When I came to Wisconsin, I knew this was a place with first-rate students, but I have to say that the number of accolades our students received this academic year was larger than I expected. UW is truly an academically elite university.
Just how elite? The University of Wisconsin–Madison is one of only four American institutions (including Harvard, Princeton and the Georgia Institute of Technology) that can boast Rhodes, Marshall and Churchill scholars in the same year.
We’ve spent a lot of time cheering our athletic teams for their achievements, and I want to take a few moments to recognize students whose academic success has been exceptional. I am honored to be part of a celebration for these students in a ceremony on May 5.
Every Wisconsin resident should be proud of these achievements because all of the students honored with these prestigious awards hail from the Dairy State. This is clear proof that milk and cheese make you smart.
Senior Drew Birrenkott was awarded a 2014 Rhodes Scholarship, one of the top honors in higher education. He joins an elite group of 32 students from across the nation. Drew, of McFarland, is triple-majoring in political science, biochemistry and biomedical engineering.
Senior Andrew Bulovsky of Lodi won a Marshall Scholarship and will attend the London School of Economics next October. Andrew is one of 34 students nationally to receive the scholarship, which funds up to three years of study at a British university. He’s majoring in political science and communication arts.
Joshua Shutter, a senior majoring in chemistry, is one of only 14 American scholars selected as 2014 recipients of the Churchill Scholarship. Joshua will complete a one-year Master of Philosophy at the University of Cambridge while residing at Churchill College. Joshua, originally from Green Bay, received a competitive Hilldale Undergraduate/Faculty Research Fellowship in 2012, and on the national level was named a Goldwater Scholar in 2013.
Brontë Mansfield, from Clinton, is one of 20 juniors nationwide this year to be selected for the Beinecke Scholarship. Brontë, a junior double-majoring in art history and English, hopes to study at either Yale University, home to the Yale Center for British Art, or the Courtauld Institute of Art, in London.
Junior Colin Higgins was selected as a 2014 Udall Scholar, one of just 50 students so honored nationwide. Colin, from Middleton, is triple-majoring in geography, history and environmental studies and plans to embark on an academic career, pursuing research at the intersection of ecology, public policy and economic justice.
In addition, four of our undergraduates — Anna-Lisa Doebley, a junior majoring in genetics from Middleton, Rachel Dvorak, a junior majoring in biochemistry from Rice Lake, Geoffrey McConohy, a junior majoring in engineering physics from Menomonie, and Tong Wang, a junior majoring in chemistry from New Berlin — received Barry M. Goldwater scholarships. Each year, American universities may nominate only four undergrads for the Goldwater, and it is a distinct honor that all four of our nominees were selected among 300 sophomores and juniors nationwide.

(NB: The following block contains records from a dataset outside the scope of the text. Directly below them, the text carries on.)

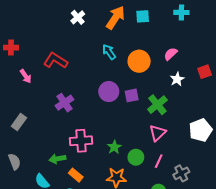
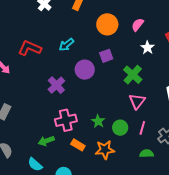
cyan arrow: (109, 52) -> (66, 45), moved, turned -84
orange circle: (139, 61) -> (107, 24), moved
purple square: (132, 95) -> (106, 56), moved
purple cross: (65, 103) -> (56, 85), moved
orange rectangle: (76, 175) -> (78, 145), moved

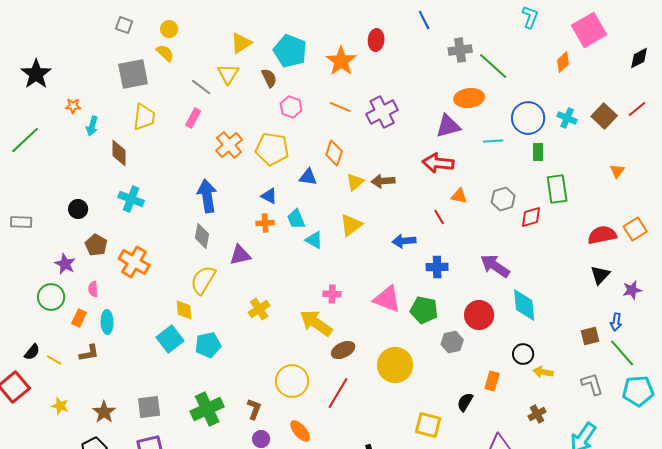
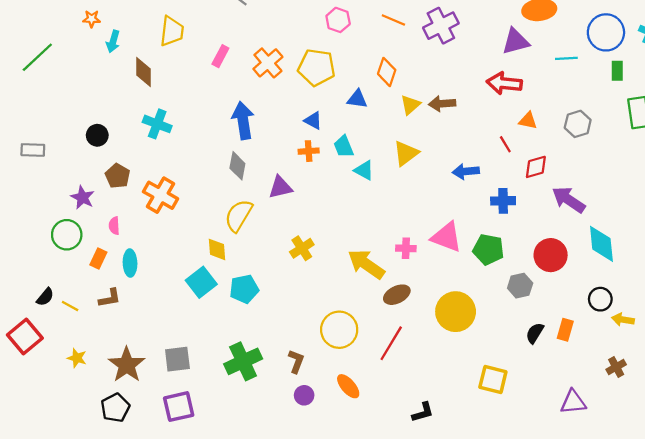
pink rectangle: (193, 118) -> (220, 56), moved
red diamond: (531, 217) -> (536, 167), moved
pink cross: (332, 294) -> (406, 248), moved
black semicircle: (465, 402) -> (535, 333), moved
brown star: (104, 412) -> (127, 365), size x1.4

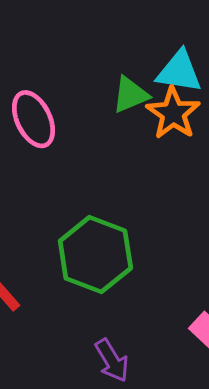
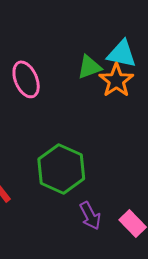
purple arrow: (112, 360) -> (90, 216), moved

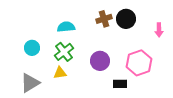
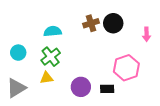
purple circle: (100, 61) -> (81, 87), moved

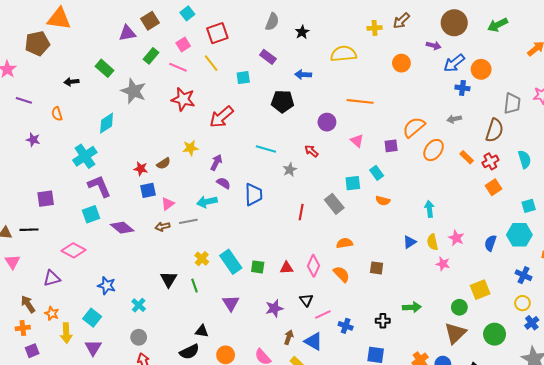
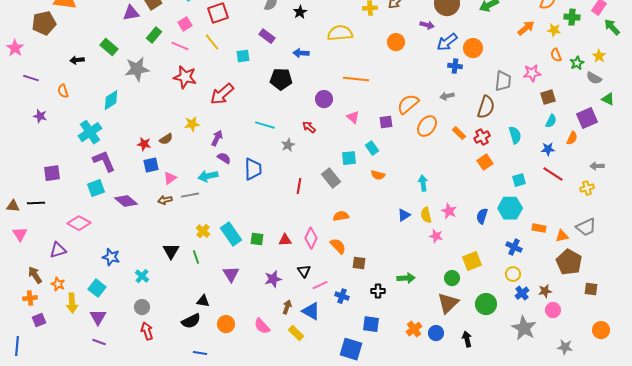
gray star: (134, 91) -> (137, 69), turned -30
brown square: (377, 268) -> (359, 263), moved

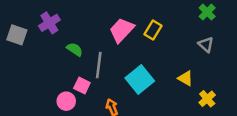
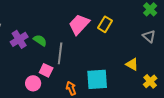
purple cross: (49, 23) -> (19, 39), moved
cyan square: (140, 79) -> (97, 79), moved, turned 35

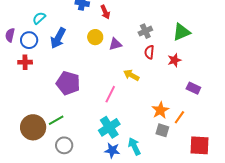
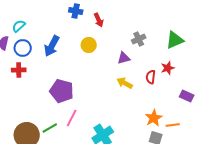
cyan semicircle: (39, 18) -> (19, 26), moved
purple triangle: (115, 44) -> (124, 58), moved
red semicircle: (149, 52) -> (151, 77), moved
pink line: (110, 94) -> (72, 118), moved
orange line: (179, 117) -> (173, 125), turned 48

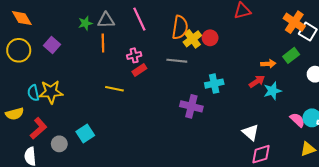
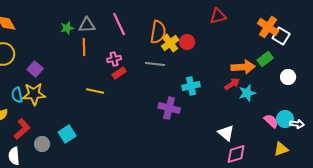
purple square: (52, 45) -> (35, 69), moved
orange arrow: (268, 64) -> (243, 67), size x1.6

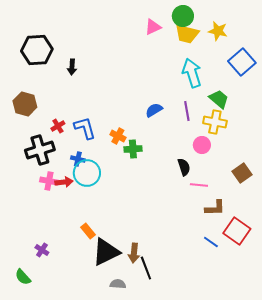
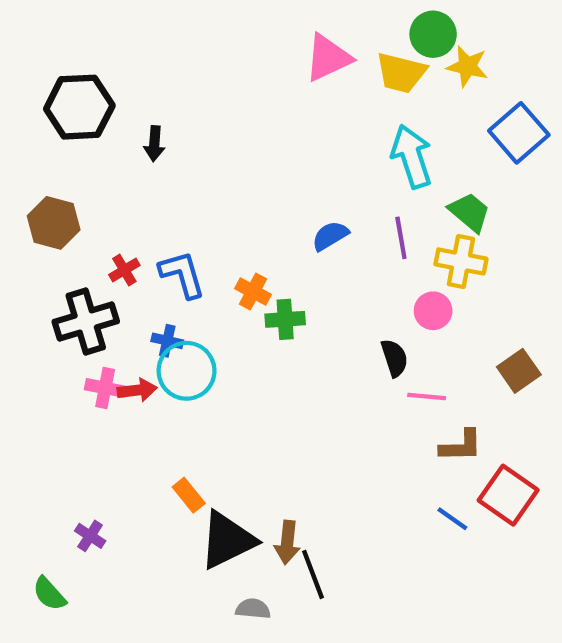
green circle: (183, 16) -> (433, 34), moved
pink triangle: (153, 27) -> (328, 58), size x1.4

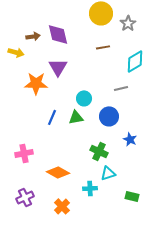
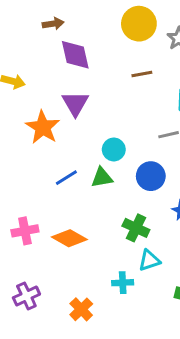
brown arrow: (33, 36) -> (53, 24), moved
orange star: (36, 83) -> (43, 127), turned 30
blue line: (52, 117) -> (66, 178), turned 35
orange diamond: (58, 172) -> (69, 238), moved

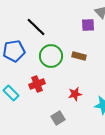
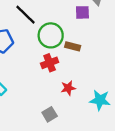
green circle: (51, 56) -> (51, 35), moved
red cross: (37, 84) -> (50, 63), moved

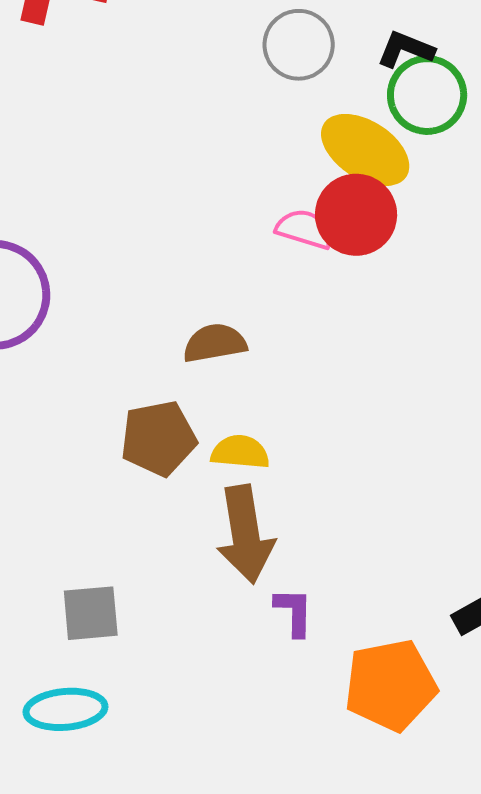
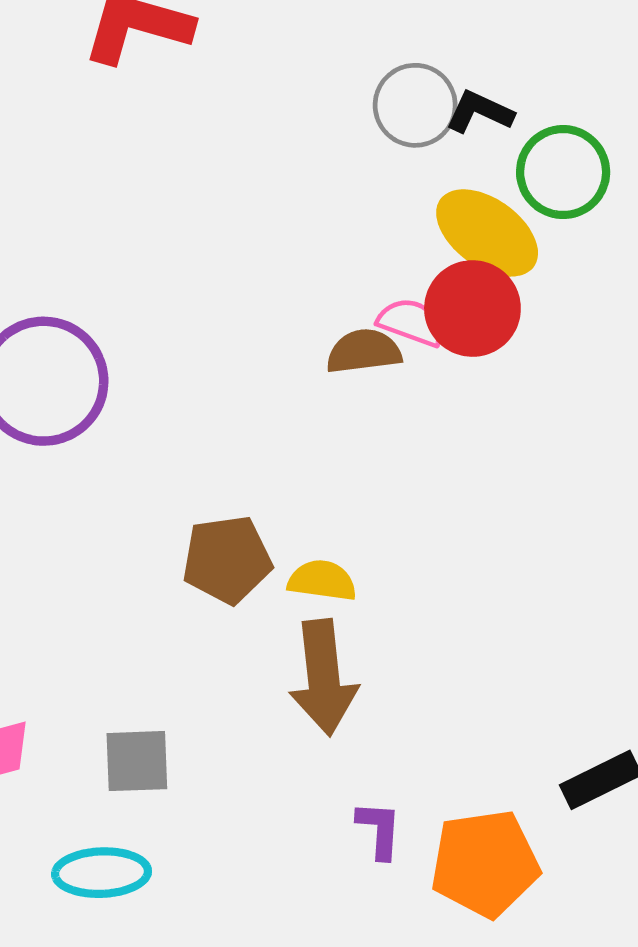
black L-shape: (406, 49) -> (480, 112), moved
brown semicircle: (215, 343) -> (364, 351), moved
purple L-shape: (294, 612) -> (379, 830), moved

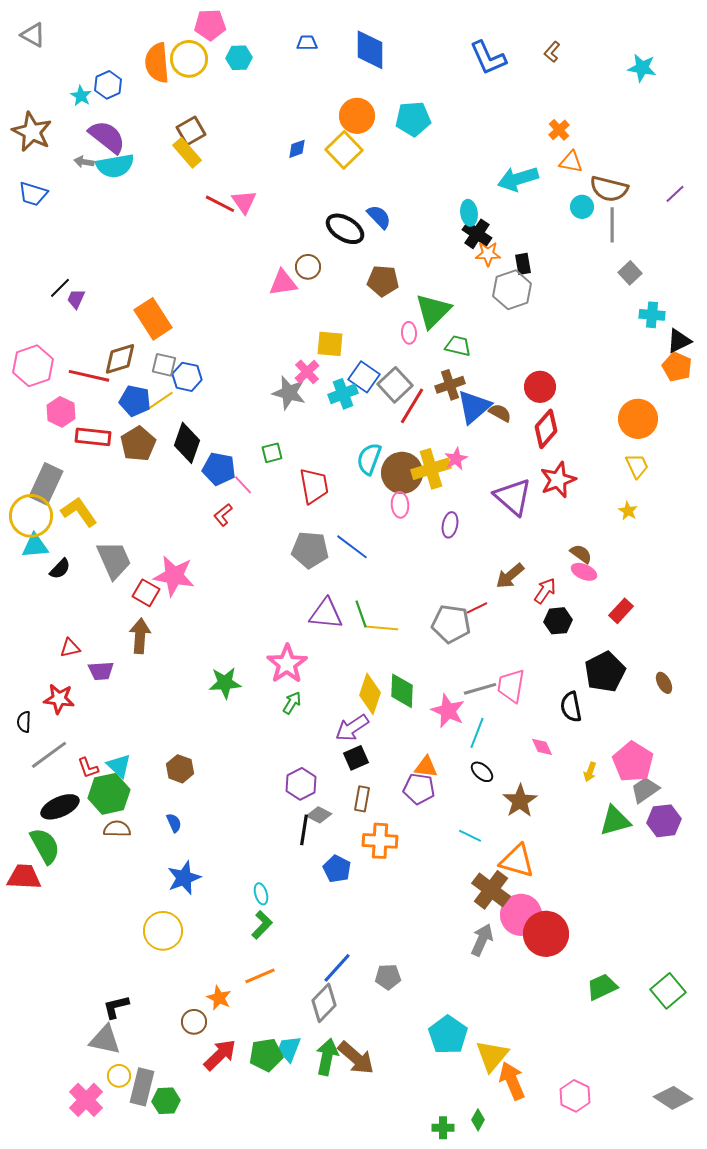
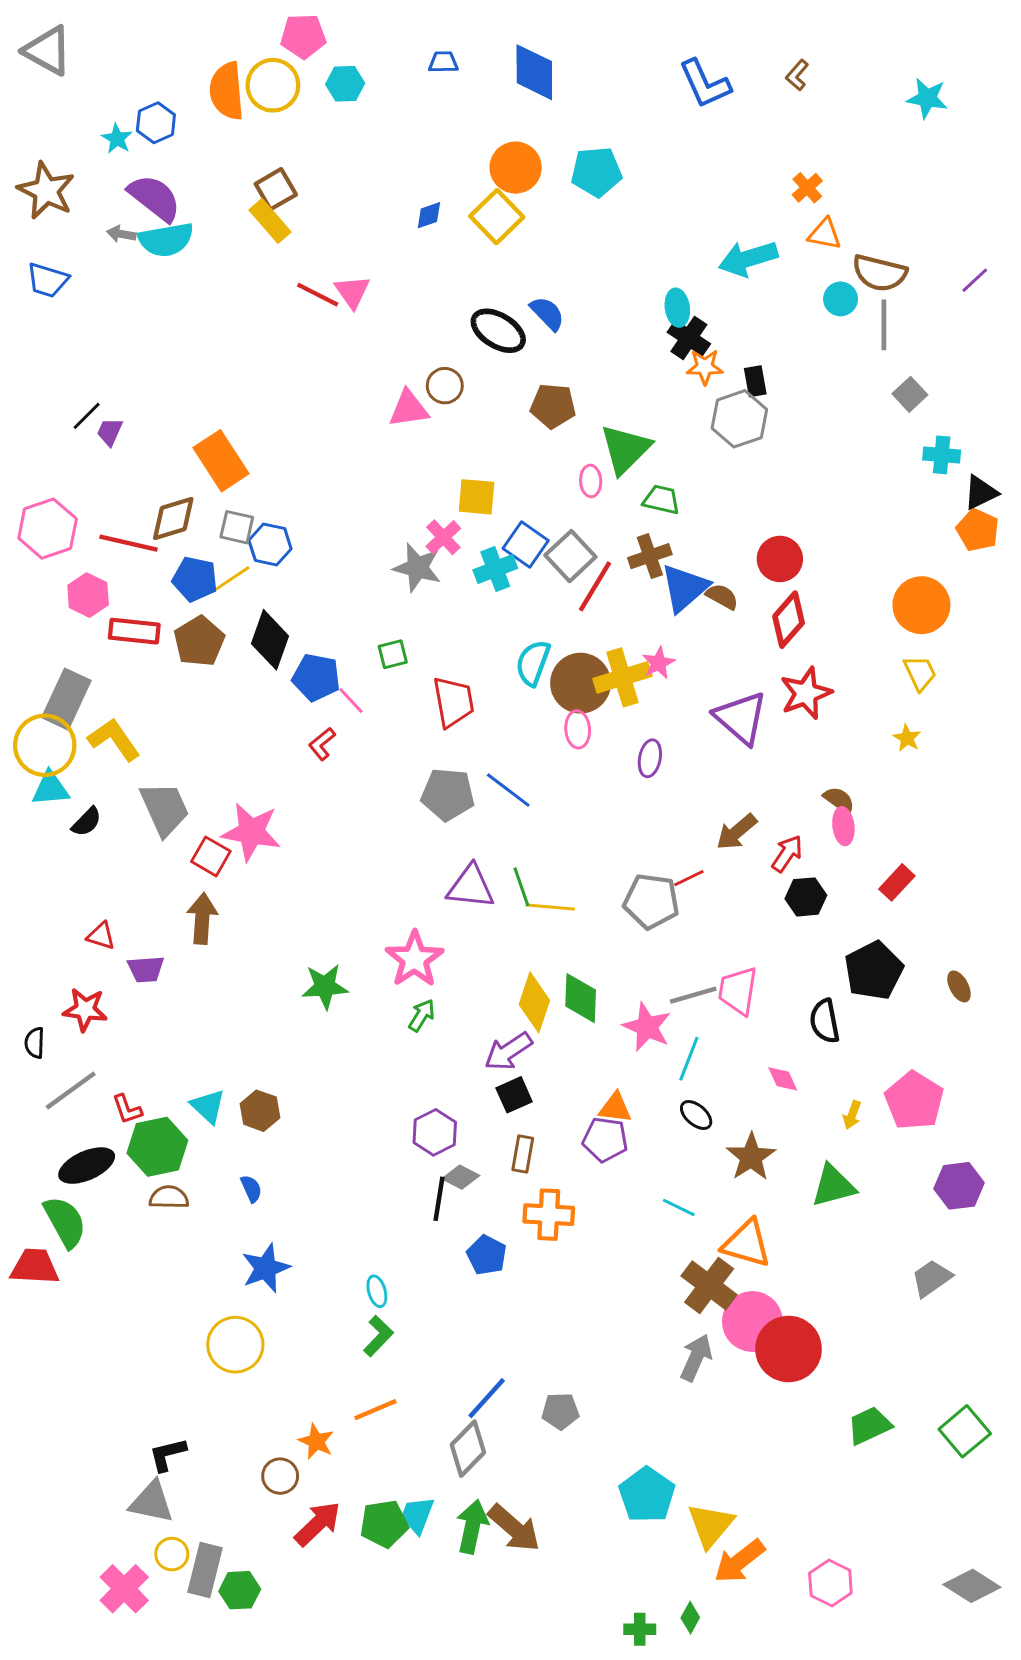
gray triangle: (33, 35) -> (48, 51), size x1.4
pink ellipse: (584, 572) -> (843, 826), turned 60
red triangle: (70, 648) -> (101, 936), turned 30
cyan triangle: (119, 766) -> (208, 1106), moved
gray trapezoid: (645, 790) -> (932, 1278), moved
green triangle: (615, 821) -> (833, 1186), moved
orange arrow: (512, 1081) -> (739, 1561), turned -105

The astrophysicist Neil deGrasse Tyson, who spoke on this campus two years ago, shared the following thought that I think bears repeating. He said:
“The most successful people recognize that in life they create their own love, they manufacture their own meaning, they generate their own motivation. For me, I am driven by two main philosophies: know more today about the world than I knew yesterday; and along the way, lessen the suffering of others. You’d be surprised how far that gets you.”
To this group of top students: I can’t wait to see what you do to make this world a better place — to lessen suffering and to continue to learn and to ask questions and to seek answers to important questions.
You embody the spirit of the University of Wisconsin at Madison. We are very proud of you.